Transitional Paleo Late Pleistocene to Early Holocene
Description of Physical Characteristics and Flaking Pattern: This is a broad medium auriculate point with a flattened to a thin elliptical cross section. The blade is recurvate being excurvate to the hafting region and incurvate at the hafting region. The hafting area has a constricted waist with auricles pointing downward. The base is concave. The base may be thinned or have short fluting. A key characteristic of this type is the base or auricles are the widest portion of the point. Typically, the bottom 1/3 of the point has grinding and smoothing including the basal edge. This point may have a flaking pattern that ranges from random to collateral.
Size Measurements: Total Length – 35 to 86 mm (57 mm average), Blade Width – 17 to 35 mm (23 mm average), Basal Width – 23 to 36 mm, Thickness – 7 mm average, Basal Concavity – 3 to 7 mm
This point is similar to the Beaver Lake point except it is shorter, broader, and thinner in cross section with more pronounced ears. The relationship of this point is unclear. Some believer that this is the point between the earlier Clovis point and the later Dalton point. Others believe that this evolved from the Simpson point and into the Beaver Lake point. Still other believe that this evolved from the Cumberland point and into the Beaver Lake point.
Point Validity: Valid Type
Soday was a well-respected archaeologist conducted numerous surveys and excavations and is well published. He served as the president of the Alabama Archaeological Society.
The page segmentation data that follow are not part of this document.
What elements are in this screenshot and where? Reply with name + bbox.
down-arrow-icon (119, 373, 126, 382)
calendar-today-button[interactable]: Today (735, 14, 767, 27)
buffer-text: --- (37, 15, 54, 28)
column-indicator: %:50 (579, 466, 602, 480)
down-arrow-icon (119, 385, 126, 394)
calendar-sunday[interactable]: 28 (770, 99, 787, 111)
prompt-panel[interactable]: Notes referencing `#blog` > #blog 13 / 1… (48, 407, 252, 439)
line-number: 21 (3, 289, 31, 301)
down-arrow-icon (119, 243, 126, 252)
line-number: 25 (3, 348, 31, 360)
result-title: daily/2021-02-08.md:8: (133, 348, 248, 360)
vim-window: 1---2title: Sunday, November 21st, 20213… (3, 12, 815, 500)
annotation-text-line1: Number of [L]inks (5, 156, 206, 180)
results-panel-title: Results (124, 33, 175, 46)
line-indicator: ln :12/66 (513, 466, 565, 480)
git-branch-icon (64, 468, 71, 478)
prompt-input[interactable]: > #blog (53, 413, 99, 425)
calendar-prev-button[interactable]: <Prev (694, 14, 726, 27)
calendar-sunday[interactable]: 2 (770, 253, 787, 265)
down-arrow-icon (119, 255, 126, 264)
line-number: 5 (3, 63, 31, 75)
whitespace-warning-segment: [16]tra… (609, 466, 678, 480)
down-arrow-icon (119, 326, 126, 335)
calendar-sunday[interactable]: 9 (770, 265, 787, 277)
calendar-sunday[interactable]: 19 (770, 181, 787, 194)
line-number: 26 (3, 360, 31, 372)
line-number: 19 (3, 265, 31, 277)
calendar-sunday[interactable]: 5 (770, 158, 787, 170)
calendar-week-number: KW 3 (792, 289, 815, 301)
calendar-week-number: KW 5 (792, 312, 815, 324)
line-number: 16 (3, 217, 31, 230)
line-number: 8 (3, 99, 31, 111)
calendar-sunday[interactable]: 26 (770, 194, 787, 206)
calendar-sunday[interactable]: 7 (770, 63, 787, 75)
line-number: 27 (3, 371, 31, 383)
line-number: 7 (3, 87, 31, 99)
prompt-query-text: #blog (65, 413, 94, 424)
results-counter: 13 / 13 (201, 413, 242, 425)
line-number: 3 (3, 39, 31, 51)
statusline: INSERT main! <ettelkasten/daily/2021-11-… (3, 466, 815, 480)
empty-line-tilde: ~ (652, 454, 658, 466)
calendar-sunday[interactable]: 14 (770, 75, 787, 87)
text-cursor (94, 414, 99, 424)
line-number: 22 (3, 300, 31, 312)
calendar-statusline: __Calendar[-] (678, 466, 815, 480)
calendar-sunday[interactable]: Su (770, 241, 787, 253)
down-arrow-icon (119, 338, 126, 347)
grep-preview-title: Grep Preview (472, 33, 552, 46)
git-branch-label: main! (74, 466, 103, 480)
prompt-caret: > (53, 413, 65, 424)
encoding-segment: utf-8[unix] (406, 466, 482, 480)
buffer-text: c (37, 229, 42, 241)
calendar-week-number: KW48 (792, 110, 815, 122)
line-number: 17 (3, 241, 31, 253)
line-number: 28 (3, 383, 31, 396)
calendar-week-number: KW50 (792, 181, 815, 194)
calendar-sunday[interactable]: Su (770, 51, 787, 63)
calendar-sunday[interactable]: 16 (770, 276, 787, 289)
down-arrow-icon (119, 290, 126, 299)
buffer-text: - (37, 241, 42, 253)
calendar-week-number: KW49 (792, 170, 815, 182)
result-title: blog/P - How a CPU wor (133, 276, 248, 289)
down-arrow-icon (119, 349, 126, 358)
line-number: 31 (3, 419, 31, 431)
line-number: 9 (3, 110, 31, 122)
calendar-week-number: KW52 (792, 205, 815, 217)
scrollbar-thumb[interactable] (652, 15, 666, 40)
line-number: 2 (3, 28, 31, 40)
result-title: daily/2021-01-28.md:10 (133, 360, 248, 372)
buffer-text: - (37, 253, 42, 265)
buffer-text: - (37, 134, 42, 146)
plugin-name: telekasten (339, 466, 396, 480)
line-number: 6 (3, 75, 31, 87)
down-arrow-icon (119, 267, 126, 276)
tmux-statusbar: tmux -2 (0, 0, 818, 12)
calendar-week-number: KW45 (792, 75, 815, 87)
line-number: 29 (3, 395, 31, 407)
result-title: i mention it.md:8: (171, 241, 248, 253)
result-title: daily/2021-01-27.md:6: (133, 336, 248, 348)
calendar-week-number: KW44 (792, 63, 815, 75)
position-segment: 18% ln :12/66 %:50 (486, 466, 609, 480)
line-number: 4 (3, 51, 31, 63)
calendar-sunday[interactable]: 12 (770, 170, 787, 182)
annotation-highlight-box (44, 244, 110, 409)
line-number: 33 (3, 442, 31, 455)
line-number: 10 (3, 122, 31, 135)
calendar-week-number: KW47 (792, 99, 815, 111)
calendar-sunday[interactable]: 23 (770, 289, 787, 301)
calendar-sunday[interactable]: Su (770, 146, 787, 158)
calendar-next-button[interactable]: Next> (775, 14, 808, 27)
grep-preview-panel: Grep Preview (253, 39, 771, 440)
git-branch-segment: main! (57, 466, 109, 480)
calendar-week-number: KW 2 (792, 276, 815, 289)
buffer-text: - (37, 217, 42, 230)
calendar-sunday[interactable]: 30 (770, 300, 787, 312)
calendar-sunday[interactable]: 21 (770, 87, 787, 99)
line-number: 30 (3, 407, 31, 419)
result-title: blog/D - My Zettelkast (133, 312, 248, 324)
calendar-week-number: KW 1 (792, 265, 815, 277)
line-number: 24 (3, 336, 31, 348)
Bell was a professor of anthropology and Museum Curator in Oklahoma and did extensive work at the Spiro Mounds. This type was named in a professional publication and has many professional references. This is considered a valid type.
This point is primarily found in the Tennessee River Valley. They are found with less frequency into the Ohio River valley. They are infrequently found into Iowa, Minnesota, and Wisconsin. May be found in other highlighted areas with less frequency.